Ever since I started looking into the UK broadband and FTTx market I have heard time and again the pride of various players (Ofcom, BT and others) in the pioneer role that the UK played in broadband emergence and adoption. When discussions steer towards NGA and FTTx in particular though, the pride either turns to arrogance or shame. There seems to be something rotten in the state of UK NGA.
Yesterday I was pointed to a release by Research firm Point Topic on UK FTTx deployment and adoption. I will tell you honestly, I nearly fell off my chair. I'm ashamed enough that the French FTTx numbers don't reach the 100k mark yet, imagine my astonishment at seeing that there were less than 3000 FTTx subscribers in the UK (an adoption rate of 0.005%) half of which are FTTC.
BT seems bullish about its FTTC deployment in the next few months though. According to Point Topic "BT anticipates 4,500
NGA street cabinets installed by March 2010, serving about 1 million
premises, and 20,000 by the following March". Is this just a case of a measurement being made too soon ? Maybe, although I have a hard time imagining that deployment will be that fast, and an even harder time thinking that adoption will follow at the same rate.
Such numbers leave the door open for FTTH Council Europe President Karel Helsen to suggest that UK PLC bet on the wrong horse for its NGA deployment, as hinted in his editorial published in the Financial Times on Monday.
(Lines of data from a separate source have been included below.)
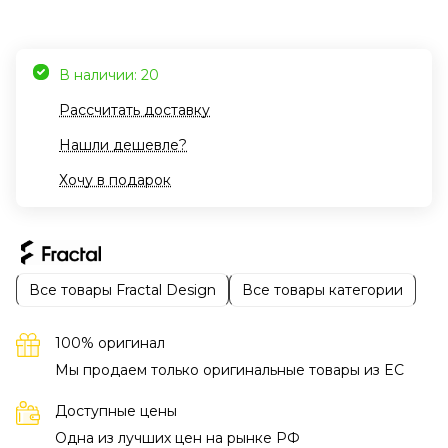
В наличии: 20
Рассчитать доставку
Нашли дешевле?
Хочу в подарок
Все товары Fractal Design
Все товары категории
100% оригинал
Мы продаем только оригинальные товары из EC
Доступные цены
Одна из лучших цен на рынке РФ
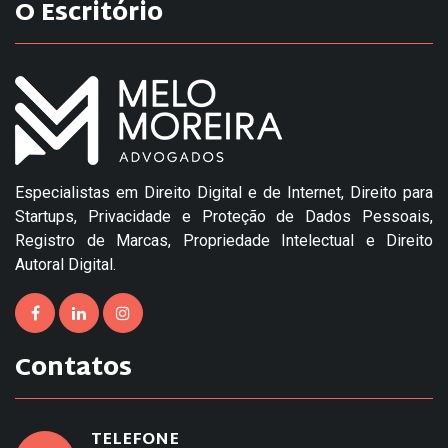
O Escritório
Especialistas em Direito Digital e de Internet, Direito para
Startups, Privacidade e Proteção de Dados Pessoais,
Registro de Marcas, Propriedade Intelectual e Direito
Autoral Digital.
Contatos
TELEFONE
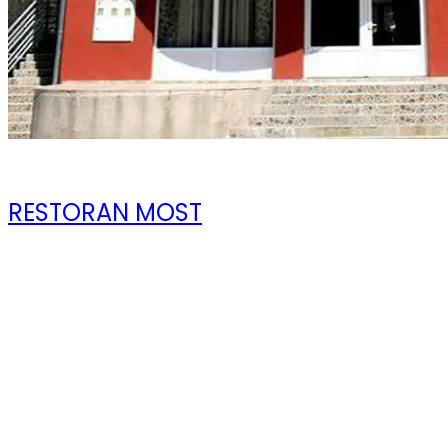
09 ноября 2023
RESTORAN MOST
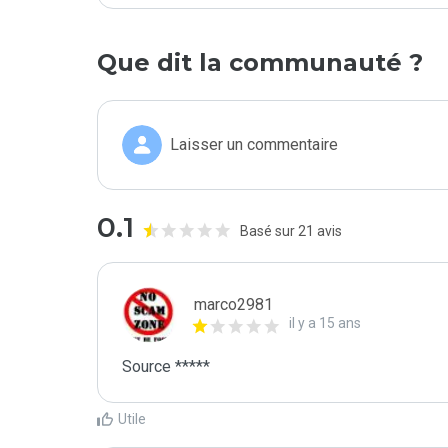
Que dit la communauté ?
Laisser un commentaire
0.1
Basé sur 21 avis
marco2981
il y a 15 ans
Source *****
Utile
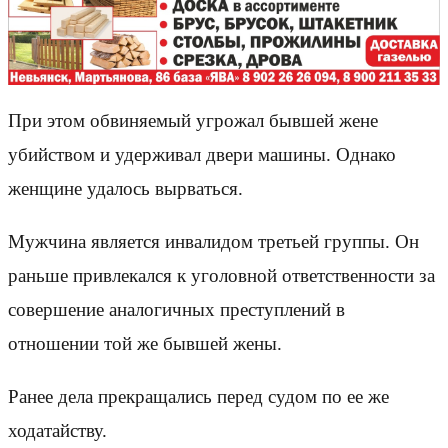
При этом обвиняемый угрожал бывшей жене
убийством и удерживал двери машины. Однако
женщине удалось вырваться.
Мужчина является инвалидом третьей группы. Он
раньше привлекался к уголовной ответственности за
совершение аналогичных преступлений в
отношении той же бывшей жены.
Ранее дела прекращались перед судом по ее же
ходатайству.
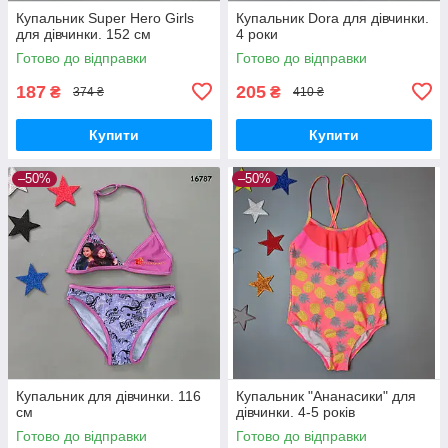
Купальник Super Hero Girls
Купальник Dora для дівчинки.
для дівчинки. 152 см
4 роки
Готово до відправки
Готово до відправки
187
205
₴
₴
374 ₴
410 ₴
Купити
Купити
–50%
–50%
Купальник для дівчинки. 116
Купальник "Ананасики" для
см
дівчинки. 4-5 років
Готово до відправки
Готово до відправки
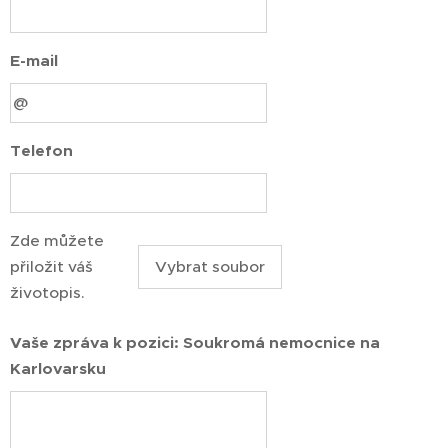
E-mail
Telefon
Zde můžete
přiložit váš
Vybrat soubor
životopis.
Vaše zpráva k pozici: Soukromá nemocnice na
Karlovarsku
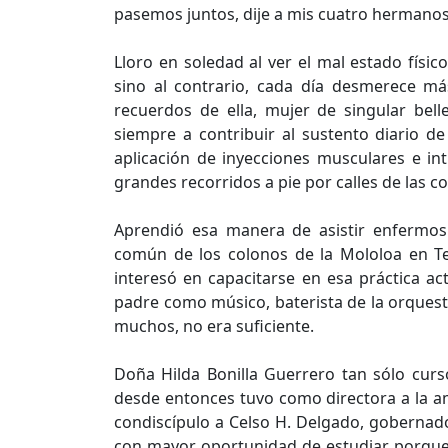
pasemos juntos, dije a mis cuatro hermanos
Lloro en soledad al ver el mal estado físi
sino al contrario, cada día desmerece m
recuerdos de ella, mujer de singular bell
siempre a contribuir al sustento diario d
aplicación de inyecciones musculares e in
grandes recorridos a pie por calles de las c
Aprendió esa manera de asistir enfermos 
común de los colonos de la Mololoa en Te
interesó en capacitarse en esa práctica a
padre como músico, baterista de la orquesta
muchos, no era suficiente.
Doña Hilda Bonilla Guerrero tan sólo curs
desde entonces tuvo como directora a la
condiscípulo a Celso H. Delgado, gobernado
con mayor oportunidad de estudiar porque 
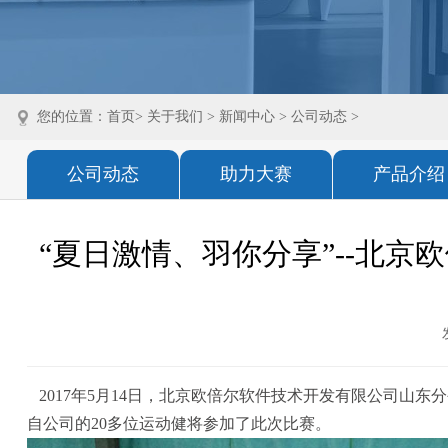
您的位置：
首页
>
关于我们
>
新闻中心
>
公司动态
>
公司动态
助力大赛
产品介绍
“夏日激情、羽你分享”--北京
2017年5月14日，北京欧倍尔软件技术开发有限公司山
自公司的20多位运动健将参加了此次比赛。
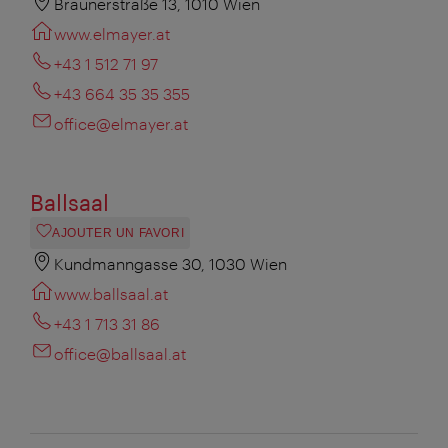
Bräunerstraße 13, 1010 Wien
www.elmayer.at
+43 1 512 71 97
+43 664 35 35 355
office@elmayer.at
Ballsaal
AJOUTER UN FAVORI
Kundmanngasse 30, 1030 Wien
www.ballsaal.at
+43 1 713 31 86
office@ballsaal.at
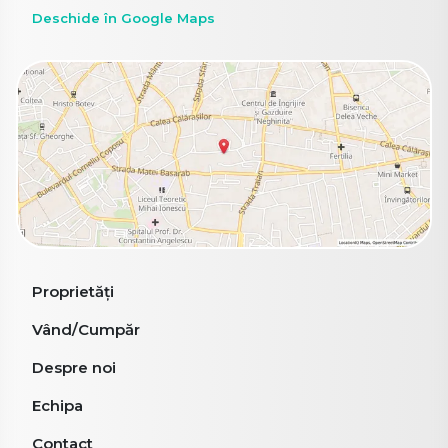
Deschide în Google Maps
Proprietăți
Vând/Cumpăr
Despre noi
Echipa
Contact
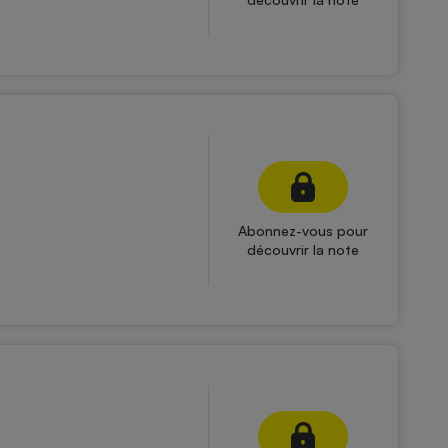
Abonnez-vous pour
découvrir la note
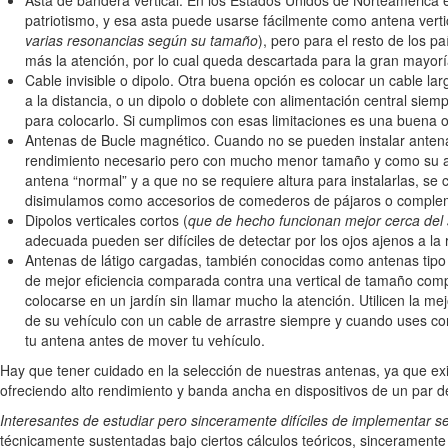
Asta de bandera vertical. En los Estados Unidos de Norteamérica 
patriotismo, y esa asta puede usarse fácilmente como antena verti
varias resonancias según su tamaño
), pero para el resto de los 
más la atención, por lo cual queda descartada para la gran mayorí
Cable invisible o dipolo. Otra buena opción es colocar un cable larg
a la distancia, o un dipolo o doblete con alimentación central sie
para colocarlo. Si cumplimos con esas limitaciones es una buena o
Antenas de Bucle magnético. Cuando no se pueden instalar antena
rendimiento necesario pero con mucho menor tamaño y como su as
antena “normal” y a que no se requiere altura para instalarlas, se
disimulamos como accesorios de comederos de pájaros o complem
Dipolos verticales cortos (
que de hecho funcionan mejor cerca del
adecuada pueden ser difíciles de detectar por los ojos ajenos a la r
Antenas de látigo cargadas, también conocidas como antenas tipo d
de mejor eficiencia comparada contra una vertical de tamaño com
colocarse en un jardín sin llamar mucho la atención. Utilicen la mej
de su vehículo con un cable de arrastre siempre y cuando uses co
tu antena antes de mover tu vehículo.
Hay que tener cuidado en la selección de nuestras antenas, ya que exis
ofreciendo alto rendimiento y banda ancha en dispositivos de un par d
Interesantes de estudiar pero sinceramente difíciles de implementar 
técnicamente sustentadas bajo ciertos cálculos teóricos, sinceramente 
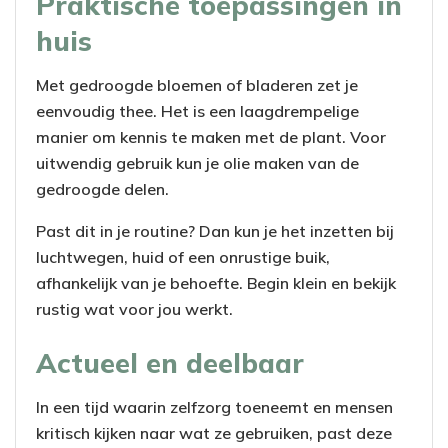
Praktische toepassingen in
huis
Met gedroogde bloemen of bladeren zet je
eenvoudig thee. Het is een laagdrempelige
manier om kennis te maken met de plant. Voor
uitwendig gebruik kun je olie maken van de
gedroogde delen.
Past dit in je routine? Dan kun je het inzetten bij
luchtwegen, huid of een onrustige buik,
afhankelijk van je behoefte. Begin klein en bekijk
rustig wat voor jou werkt.
Actueel en deelbaar
In een tijd waarin zelfzorg toeneemt en mensen
kritisch kijken naar wat ze gebruiken, past deze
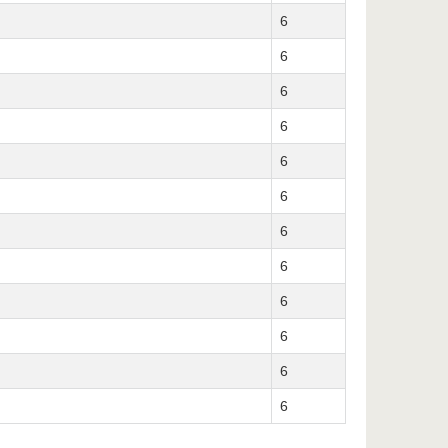
6
6
6
6
6
6
6
6
6
6
6
6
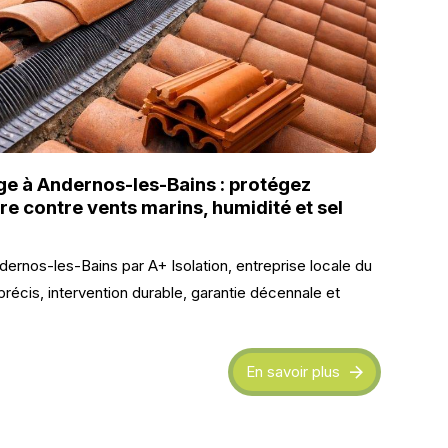
e à Andernos-les-Bains : protégez
re contre vents marins, humidité et sel
rnos-les-Bains par A+ Isolation, entreprise locale du
récis, intervention durable, garantie décennale et
En savoir plus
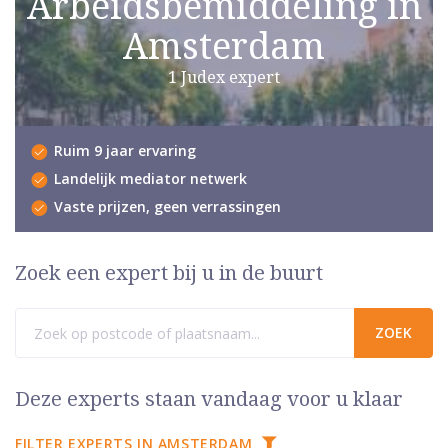
Arbeidsbemiddeling in
Amsterdam
1 Judex expert
Ruim 9 jaar ervaring
Landelijk mediator netwerk
Vaste prijzen, geen verrassingen
Zoek een expert bij u in de buurt
Deze experts staan vandaag voor u klaar
FILTER EXPERTS IN AMSTERDAM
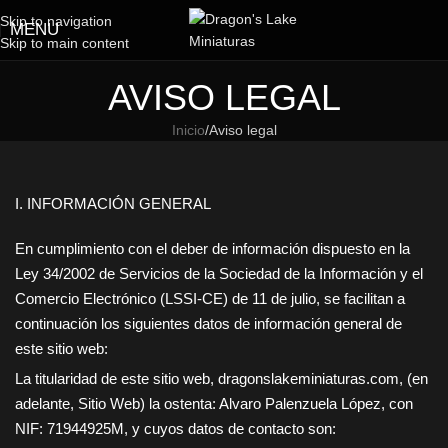
Skip to navigation
MENU
Skip to main content
AVISO LEGAL
Inicio
Aviso legal
I. INFORMACIÓN GENERAL
En cumplimiento con el deber de información dispuesto en la
Ley 34/2002 de Servicios de la Sociedad de la Información y el
Comercio Electrónico (LSSI-CE) de 11 de julio, se facilitan a
continuación los siguientes datos de información general de
este sitio web:
La titularidad de este sitio web,
dragonslakeminiaturas.com
, (en
adelante, Sitio Web) la ostenta:
Alvaro Palenzuela López
, con
NIF:
71944925M
, y cuyos datos de contacto son:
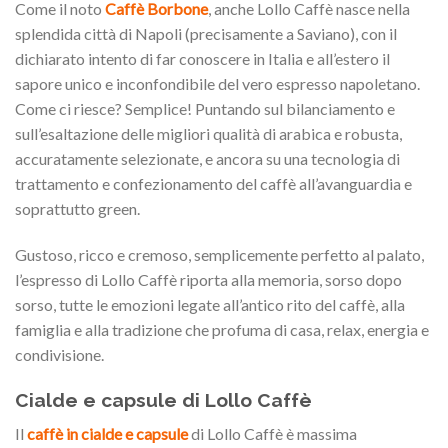
Come il noto
Caffè Borbone
, anche Lollo Caffè nasce nella
splendida città di Napoli (precisamente a Saviano), con il
dichiarato intento di far conoscere in Italia e all’estero il
sapore unico e inconfondibile del vero espresso napoletano.
Come ci riesce? Semplice! Puntando sul bilanciamento e
sull’esaltazione delle migliori qualità di arabica e robusta,
accuratamente selezionate, e ancora su una tecnologia di
trattamento e confezionamento del caffè all’avanguardia e
soprattutto green.
Gustoso, ricco e cremoso, semplicemente perfetto al palato,
l’espresso di Lollo Caffè riporta alla memoria, sorso dopo
sorso, tutte le emozioni legate all’antico rito del caffè, alla
famiglia e alla tradizione che profuma di casa, relax, energia e
condivisione.
Cialde e capsule di Lollo Caffè
Il
c
affè in cialde e capsule
di Lollo Caffè è massima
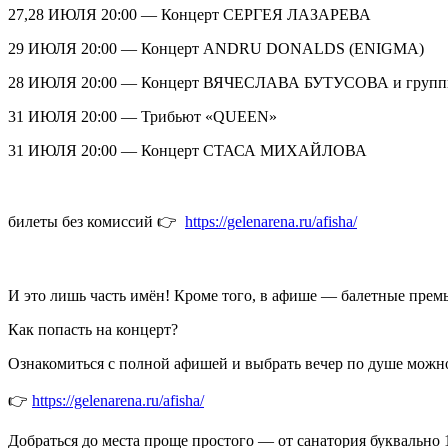
27,28 ИЮЛЯ 20:00 — Концерт СЕРГЕЯ ЛАЗАРЕВА
29 ИЮЛЯ 20:00 — Концерт ANDRU DONALDS (ENIGMA)
28 ИЮЛЯ 20:00 — Концерт ВЯЧЕСЛАВА БУТУСОВА и груп
31 ИЮЛЯ 20:00 — Трибьют «QUEEN»
31 ИЮЛЯ 20:00 — Концерт СТАСА МИХАЙЛОВА
билеты без комиссий 👉
https://gelenarena.ru/afisha/
И это лишь часть имён! Кроме того, в афише — балетные прем
Как попасть на концерт?
Ознакомиться с полной афишей и выбрать вечер по душе можн
👉
https://gelenarena.ru/afisha/
Добраться до места проще простого — от санатория буквально 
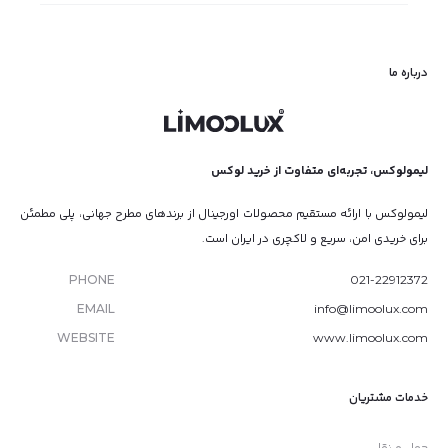
درباره ما
لیمولوکس، تجربه‌ای متفاوت از خرید لوکس
لیمولوکس با ارائه مستقیم محصولات اورجینال از برندهای مطرح جهانی، پلی مطمئن
برای خریدی امن، سریع و لاکچری در ایران است.
PHONE
021-22912372
EMAIL
info@limoolux.com
WEBSITE
www.limoolux.com
خدمات مشتریان
حمل و نقل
Here's how he concludes his piece:
"In the Council’s view, money should not be spent on short-term fixes
that will be obsolete in a few years. Fibre-to-the-home is often
described as future proof – optical fibre has virtually unlimited
capacity both to and from the user, so bandwidth upgrades only require
changes to the equipment on the ends of the link.
network once; enjoy it for the next 50 years and beyond – why settle for
It seems hard to argue against this. I have stated in the past that I worry very much about BT's economic space for FTTC. It's hard enough for FTTH providers around the world to convince customers to switch from ADSL (in the absence of clear differentiating services), it's going to be much harder for BT and other ISPs to convince customers to switch to a solution that is nominally not as good as Virgin's HFC and doesn't carry along the TV services that Virgin offers…
Maybe it's too late to switch tracks already. But there's one point in Karel's editorial that I cannot disagree with, and this is one thing I state over and over again when talking to public authorities and policy makers: if you're going to inject public money in NGA deployment, make sure that money will reap 50 years of benefits, not just 5 years.